LIbya's battle-scarred oil infrastructure is hampering the nation's oil export recovery.

(Bloomberg) --Libya’s oil production has fallen below 1 million barrels a day for the first time in months as a budgetary dispute hinders the OPEC member’s ability to fix war-damaged infrastructure.

The National Oil Corp. stopped exports from the eastern port of Hariga, it said in a statement late Monday. The state firm said the central bank’s “refusal” to release money to the energy sector had forced local producers to pump less.

The quarrel risks derailing a recovery in Libya’s production following a truce in the nation’s civil war around mid-2020. Crude output surged from almost nothing from September and reached 1.25 million barrels a day last month, the highest level in eight years.

“The oil sector is in trouble,” the NOC said. “The national companies are suffering and groaning.”

While Libya appointed its first unity government in years last month, it remains wracked by deep political divisions and thousands of foreign mercenaries are yet to leave the country.

The NOC declared force majeure, a clause in contracts allowing exports to be suspended, at Hariga after one of its subsidiaries reduced flows to the oil terminal. Arabian Gulf Oil Co., which operates fields in the east of the country, was forced to cut production by 280,000 barrels a day, roughly 90% of what it normally pumps. The NOC didn’t say how long force majeure would be in place.

Hariga was scheduled to load six crude cargoes of 1 million barrels each next month -- equivalent to 194,000 barrels a day in total -- according to a loading program.

Other domestic producers are also struggling. Sirte Oil Co., another NOC subsidiary, has had to decrease output by about 20,000 barrels a day and more firms may follow suit, according to a person familiar with the matter.

Libya, home to Africa’s largest oil reserves, has been in chaos or at war since former dictator Muammar al-Qaddafi was toppled in 2011. That’s caused its crude production to be highly volatile.

The Organization of Petroleum Exporting Countries started unprecedented production cuts last May to bolster oil prices in the face of the coronavirus pandemic. Yet Libya was exempted from a quota due to its conflict.

The NOC has long complained it needs more money to fix aging energy infrastructure. Its chairman, Mustafa Sanalla, told Bloomberg last month that daily output could rise to 1.45 million barrels this year and 1.6 million within two years if the company received adequate funds.

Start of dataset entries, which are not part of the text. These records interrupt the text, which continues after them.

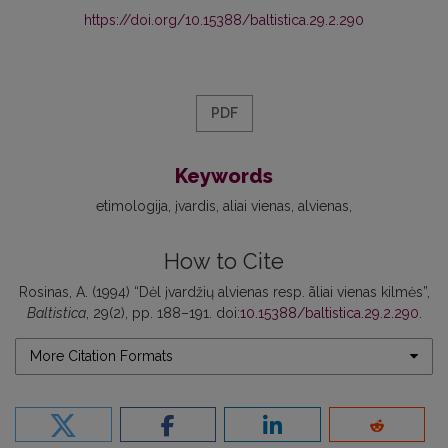
https://doi.org/10.15388/baltistica.29.2.290
PDF
Keywords
etimologija
įvardis
aliai vienas
alvienas
How to Cite
Rosinas, A. (1994) “Dėl įvardžių alvienas resp. ãliai vienas kilmės”,
Baltistica
, 29(2), pp. 188–191. doi:
10.15388/baltistica.29.2.290
.
More Citation Formats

The NOC said in Monday’s statement that Libya’s central bank bears “full legal responsibility” for the situation after it refused to release 1 billion dinars ($222 million) that the government allocated to the sector. The NOC said it’s received less than 2% of the funds it needs this year to meet maintenance and production targets.

The unity government approved a budget last month that allotted $1.6 billion -- the biggest portion of development spending -- to the state oil company. Sanalla said he was satisfied with that sum.